The Quds Force itself has faced scrutiny within Iran's political establishment. Hardliners close to Supreme Leader Ali Khamenei have questioned whether the investment in foreign proxies remains strategically sound, particularly as Iran's domestic economy deteriorates. There is no indication that Tehran plans to abandon its proxy strategy entirely, but the current trajectory suggests a leaner, more selective approach.
Regional Implications
Israel and several Gulf states have watched the funding crisis with cautious optimism. Israeli intelligence assessments reviewed by Haaretz in March concluded that Hezbollah's military capabilities have not significantly degraded yet, but that the organisation's long-term sustainability is in question if Iranian support does not resume at previous levels.

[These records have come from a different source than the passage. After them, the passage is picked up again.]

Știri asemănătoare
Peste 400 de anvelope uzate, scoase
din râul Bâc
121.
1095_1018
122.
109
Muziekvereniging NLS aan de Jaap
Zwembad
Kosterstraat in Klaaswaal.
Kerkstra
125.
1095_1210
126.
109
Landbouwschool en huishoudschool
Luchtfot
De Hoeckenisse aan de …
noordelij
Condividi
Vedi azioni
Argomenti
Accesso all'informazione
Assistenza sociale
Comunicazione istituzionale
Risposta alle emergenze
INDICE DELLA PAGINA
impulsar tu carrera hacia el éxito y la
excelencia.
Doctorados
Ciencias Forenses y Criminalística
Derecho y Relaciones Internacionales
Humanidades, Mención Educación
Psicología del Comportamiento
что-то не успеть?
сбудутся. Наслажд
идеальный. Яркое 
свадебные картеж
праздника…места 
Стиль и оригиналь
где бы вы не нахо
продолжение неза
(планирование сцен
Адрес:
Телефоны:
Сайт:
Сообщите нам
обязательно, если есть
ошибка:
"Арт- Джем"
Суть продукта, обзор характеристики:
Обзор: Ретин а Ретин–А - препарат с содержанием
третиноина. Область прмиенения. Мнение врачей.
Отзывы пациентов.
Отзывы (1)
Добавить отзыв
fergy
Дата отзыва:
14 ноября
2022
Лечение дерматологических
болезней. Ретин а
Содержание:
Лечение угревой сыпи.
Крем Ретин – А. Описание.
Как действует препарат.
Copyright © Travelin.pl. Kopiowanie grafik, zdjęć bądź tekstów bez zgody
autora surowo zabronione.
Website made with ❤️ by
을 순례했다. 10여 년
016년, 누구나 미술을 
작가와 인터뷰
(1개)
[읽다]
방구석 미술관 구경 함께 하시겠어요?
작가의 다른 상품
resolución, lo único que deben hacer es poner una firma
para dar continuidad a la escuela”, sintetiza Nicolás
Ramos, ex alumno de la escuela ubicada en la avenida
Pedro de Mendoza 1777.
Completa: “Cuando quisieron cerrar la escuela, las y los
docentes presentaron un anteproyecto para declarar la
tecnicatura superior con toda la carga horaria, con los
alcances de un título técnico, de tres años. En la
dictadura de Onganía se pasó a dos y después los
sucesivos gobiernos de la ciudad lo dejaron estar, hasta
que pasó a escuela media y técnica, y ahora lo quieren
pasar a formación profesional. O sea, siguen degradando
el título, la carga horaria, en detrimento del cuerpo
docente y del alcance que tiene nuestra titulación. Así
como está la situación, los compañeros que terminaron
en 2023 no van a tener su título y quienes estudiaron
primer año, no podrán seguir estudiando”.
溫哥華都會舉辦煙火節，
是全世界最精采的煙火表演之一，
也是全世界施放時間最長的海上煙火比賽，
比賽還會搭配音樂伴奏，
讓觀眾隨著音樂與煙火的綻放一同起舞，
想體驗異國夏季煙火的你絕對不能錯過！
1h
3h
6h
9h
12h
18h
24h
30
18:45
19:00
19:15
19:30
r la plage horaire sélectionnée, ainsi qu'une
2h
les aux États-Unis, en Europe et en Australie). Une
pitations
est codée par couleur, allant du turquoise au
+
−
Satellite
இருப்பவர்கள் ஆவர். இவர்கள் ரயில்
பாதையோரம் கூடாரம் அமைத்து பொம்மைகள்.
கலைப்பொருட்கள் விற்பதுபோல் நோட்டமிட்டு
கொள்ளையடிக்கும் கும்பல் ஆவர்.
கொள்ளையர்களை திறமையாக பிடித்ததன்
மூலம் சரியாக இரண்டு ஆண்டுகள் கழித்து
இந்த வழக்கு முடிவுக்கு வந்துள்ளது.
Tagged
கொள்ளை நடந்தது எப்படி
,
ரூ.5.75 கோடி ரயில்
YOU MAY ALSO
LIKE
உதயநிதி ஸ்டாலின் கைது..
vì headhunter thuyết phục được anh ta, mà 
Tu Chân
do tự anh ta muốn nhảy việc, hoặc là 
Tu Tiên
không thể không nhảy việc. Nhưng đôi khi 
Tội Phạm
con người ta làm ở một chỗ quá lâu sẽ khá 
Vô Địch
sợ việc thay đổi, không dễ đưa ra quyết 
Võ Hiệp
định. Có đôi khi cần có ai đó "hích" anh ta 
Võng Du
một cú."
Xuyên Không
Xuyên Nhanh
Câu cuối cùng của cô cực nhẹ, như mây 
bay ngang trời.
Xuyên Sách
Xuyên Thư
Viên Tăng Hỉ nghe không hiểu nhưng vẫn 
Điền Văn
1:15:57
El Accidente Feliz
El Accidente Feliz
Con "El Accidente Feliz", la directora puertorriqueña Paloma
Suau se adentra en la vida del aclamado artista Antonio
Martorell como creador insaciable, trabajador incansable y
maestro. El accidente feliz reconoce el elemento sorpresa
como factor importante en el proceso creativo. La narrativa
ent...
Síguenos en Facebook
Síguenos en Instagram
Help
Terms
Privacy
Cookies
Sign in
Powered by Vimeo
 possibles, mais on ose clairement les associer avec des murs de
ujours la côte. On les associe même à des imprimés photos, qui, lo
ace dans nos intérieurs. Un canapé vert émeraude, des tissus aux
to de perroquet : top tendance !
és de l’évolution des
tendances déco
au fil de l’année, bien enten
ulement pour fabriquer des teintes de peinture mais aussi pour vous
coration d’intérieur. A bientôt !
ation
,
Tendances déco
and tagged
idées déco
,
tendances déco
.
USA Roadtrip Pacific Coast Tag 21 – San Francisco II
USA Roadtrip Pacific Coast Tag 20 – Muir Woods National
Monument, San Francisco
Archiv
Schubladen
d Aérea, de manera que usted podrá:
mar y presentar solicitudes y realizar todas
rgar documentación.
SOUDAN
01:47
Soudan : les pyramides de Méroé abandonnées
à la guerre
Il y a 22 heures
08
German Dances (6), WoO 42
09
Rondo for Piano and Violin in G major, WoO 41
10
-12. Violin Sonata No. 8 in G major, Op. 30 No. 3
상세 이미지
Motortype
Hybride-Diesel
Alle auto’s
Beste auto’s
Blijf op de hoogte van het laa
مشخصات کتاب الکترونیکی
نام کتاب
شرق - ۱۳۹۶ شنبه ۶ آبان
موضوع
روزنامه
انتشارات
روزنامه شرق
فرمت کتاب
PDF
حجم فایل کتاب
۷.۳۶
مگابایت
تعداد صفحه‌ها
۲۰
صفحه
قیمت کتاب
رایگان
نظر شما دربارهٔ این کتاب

Saudi Arabia and the United Arab Emirates, both of which have been targeted by Iranian-backed groups in Yemen and Iraq, see an opportunity to weaken Tehran's regional influence. Saudi intelligence has stepped up efforts to exploit divisions within Iraqi militias, offering financial incentives to commanders willing to reduce ties with Iran, according to a report by the Middle East Institute published in February 2026.
The United States has calibrated its policy carefully. The Biden administration maintained sanctions pressure on Iran throughout 2024 and 2025, but resisted calls from Israel and Gulf allies to escalate militarily. U.S. officials have privately acknowledged that Iran's economic struggles serve American strategic interests by constraining Tehran's regional activities without direct confrontation.
But analysts caution that a weakened Iran may also be a more unpredictable one. "Regimes under stress can lash out," said Karim Sadjadpour, a senior fellow at the Carnegie Endowment for International Peace. "Iran still has options — accelerating its nuclear programme, conducting direct attacks rather than relying on proxies. The question is whether Tehran sees this as a temporary setback or an existential crisis."
What Comes Next
The trajectory of Iran's proxy network will depend heavily on developments Tehran cannot fully control: oil prices, Chinese economic policy, the outcome of nuclear negotiations, and the willingness of the United States and European powers to maintain sanctions enforcement.
In the near term, Hezbollah will likely remain Iran's priority, given its strategic importance on Israel's northern border and its role in sustaining Iranian influence in Syria. The Houthis, despite funding cuts, have demonstrated an ability to sustain operations through extortion and local revenue generation. Iraqi militias face the most uncertain future, caught between declining Iranian support and a Baghdad government increasingly unwilling to tolerate their autonomy.
"This is not the end of Iran's axis of resistance," said Vali Nasr, a professor of international affairs at Johns Hopkins University. "But it is a stress test. The groups that survive will be the ones that can adapt, that can find new sources of funding and legitimacy. Iran built this network over forty years. It will not collapse overnight. But the model is changing, and no one, including Tehran, knows exactly what comes next."